Dataset entries
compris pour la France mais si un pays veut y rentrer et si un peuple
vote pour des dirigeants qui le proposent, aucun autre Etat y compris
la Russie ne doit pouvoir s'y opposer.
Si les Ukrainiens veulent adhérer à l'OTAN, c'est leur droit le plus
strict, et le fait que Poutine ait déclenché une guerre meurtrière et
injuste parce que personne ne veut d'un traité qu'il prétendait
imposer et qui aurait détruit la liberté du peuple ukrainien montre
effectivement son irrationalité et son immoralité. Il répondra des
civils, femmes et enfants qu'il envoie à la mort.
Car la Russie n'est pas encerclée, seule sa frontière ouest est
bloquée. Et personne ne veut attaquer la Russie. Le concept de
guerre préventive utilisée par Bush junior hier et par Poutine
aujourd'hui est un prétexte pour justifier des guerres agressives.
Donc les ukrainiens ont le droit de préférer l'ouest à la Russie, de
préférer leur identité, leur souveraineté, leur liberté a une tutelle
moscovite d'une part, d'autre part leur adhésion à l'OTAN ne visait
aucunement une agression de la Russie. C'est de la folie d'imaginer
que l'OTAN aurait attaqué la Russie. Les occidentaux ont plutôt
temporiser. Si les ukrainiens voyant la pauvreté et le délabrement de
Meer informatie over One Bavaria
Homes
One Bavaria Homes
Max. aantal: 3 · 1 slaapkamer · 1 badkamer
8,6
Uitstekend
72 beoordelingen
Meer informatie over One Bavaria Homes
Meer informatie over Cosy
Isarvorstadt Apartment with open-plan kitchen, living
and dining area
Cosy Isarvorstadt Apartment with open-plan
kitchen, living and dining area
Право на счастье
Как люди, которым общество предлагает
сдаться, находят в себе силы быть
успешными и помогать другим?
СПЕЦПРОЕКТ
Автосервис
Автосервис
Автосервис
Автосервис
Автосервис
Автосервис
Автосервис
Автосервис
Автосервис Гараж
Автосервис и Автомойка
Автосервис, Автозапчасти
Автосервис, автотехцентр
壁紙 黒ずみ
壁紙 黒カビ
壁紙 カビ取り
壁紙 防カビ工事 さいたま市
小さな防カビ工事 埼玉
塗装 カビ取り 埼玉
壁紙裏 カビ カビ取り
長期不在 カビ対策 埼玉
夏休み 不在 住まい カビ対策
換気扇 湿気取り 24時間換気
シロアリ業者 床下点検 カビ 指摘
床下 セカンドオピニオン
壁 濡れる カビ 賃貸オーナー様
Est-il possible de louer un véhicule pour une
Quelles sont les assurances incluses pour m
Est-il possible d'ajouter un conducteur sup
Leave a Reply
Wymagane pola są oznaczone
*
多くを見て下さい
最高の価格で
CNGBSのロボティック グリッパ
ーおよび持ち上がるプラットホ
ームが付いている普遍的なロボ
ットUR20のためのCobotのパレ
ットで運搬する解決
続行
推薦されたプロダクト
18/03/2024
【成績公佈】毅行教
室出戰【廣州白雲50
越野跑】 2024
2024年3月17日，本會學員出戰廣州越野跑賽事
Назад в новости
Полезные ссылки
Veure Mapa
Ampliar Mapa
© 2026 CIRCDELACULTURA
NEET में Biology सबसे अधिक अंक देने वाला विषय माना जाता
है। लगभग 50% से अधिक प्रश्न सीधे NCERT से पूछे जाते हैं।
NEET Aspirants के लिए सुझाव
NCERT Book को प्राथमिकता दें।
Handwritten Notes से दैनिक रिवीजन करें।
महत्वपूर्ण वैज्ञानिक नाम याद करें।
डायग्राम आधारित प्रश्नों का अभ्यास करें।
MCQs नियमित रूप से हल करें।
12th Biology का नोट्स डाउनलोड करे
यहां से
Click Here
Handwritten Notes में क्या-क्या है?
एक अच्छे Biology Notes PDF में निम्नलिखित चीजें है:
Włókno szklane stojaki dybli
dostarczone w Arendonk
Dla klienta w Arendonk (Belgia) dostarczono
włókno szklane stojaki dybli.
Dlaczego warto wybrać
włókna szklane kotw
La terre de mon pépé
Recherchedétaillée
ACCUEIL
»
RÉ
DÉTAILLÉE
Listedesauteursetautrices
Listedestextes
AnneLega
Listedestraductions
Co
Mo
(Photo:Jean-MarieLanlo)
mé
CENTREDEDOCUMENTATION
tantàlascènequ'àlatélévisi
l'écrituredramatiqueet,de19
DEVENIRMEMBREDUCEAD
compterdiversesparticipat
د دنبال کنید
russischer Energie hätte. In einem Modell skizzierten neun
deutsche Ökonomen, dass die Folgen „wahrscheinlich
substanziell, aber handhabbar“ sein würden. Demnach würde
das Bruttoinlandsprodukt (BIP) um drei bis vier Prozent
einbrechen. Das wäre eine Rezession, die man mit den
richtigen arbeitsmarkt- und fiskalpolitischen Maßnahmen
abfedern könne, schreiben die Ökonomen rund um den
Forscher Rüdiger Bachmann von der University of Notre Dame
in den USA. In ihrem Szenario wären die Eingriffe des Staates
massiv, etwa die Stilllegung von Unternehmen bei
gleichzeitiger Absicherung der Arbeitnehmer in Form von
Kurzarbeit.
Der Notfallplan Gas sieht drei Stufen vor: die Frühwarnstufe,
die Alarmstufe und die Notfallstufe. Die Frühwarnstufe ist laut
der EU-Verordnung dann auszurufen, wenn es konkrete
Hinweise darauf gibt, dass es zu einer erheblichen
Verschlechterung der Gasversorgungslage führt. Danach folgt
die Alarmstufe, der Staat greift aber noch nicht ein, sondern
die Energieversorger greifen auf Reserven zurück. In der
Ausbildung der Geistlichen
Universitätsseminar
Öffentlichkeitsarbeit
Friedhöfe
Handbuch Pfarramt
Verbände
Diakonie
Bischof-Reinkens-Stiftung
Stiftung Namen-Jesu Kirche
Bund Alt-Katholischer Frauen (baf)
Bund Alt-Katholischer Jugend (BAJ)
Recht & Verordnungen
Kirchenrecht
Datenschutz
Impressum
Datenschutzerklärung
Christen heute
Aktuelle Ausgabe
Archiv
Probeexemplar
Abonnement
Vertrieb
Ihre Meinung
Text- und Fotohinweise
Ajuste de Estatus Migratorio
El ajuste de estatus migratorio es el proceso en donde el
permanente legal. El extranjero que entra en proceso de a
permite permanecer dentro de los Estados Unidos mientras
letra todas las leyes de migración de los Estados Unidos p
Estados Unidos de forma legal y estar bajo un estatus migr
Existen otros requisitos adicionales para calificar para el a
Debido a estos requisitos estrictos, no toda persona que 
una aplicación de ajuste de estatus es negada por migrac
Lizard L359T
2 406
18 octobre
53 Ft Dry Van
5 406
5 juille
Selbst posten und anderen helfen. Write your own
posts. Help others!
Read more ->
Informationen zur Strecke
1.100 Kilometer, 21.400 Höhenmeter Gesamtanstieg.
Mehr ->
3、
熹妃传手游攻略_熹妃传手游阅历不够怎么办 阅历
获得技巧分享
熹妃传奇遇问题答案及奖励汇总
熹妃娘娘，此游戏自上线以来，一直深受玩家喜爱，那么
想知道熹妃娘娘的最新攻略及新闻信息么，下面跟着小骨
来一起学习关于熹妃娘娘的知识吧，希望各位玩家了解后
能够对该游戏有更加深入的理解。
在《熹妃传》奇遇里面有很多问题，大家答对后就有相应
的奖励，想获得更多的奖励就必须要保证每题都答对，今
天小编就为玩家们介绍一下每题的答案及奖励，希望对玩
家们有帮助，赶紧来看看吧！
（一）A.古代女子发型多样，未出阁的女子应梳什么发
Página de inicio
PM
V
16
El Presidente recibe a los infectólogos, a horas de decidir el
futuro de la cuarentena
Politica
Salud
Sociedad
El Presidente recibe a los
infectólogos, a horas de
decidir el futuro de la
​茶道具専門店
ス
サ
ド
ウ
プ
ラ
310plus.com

#### YOUR ASSIGNMENT:
Search the data for the string "ouest" and copy every line where it appears.

#### PROBLEM SOLUTION:
Car la Russie n'est pas encerclée, seule sa frontière ouest est
Donc les ukrainiens ont le droit de préférer l'ouest à la Russie, de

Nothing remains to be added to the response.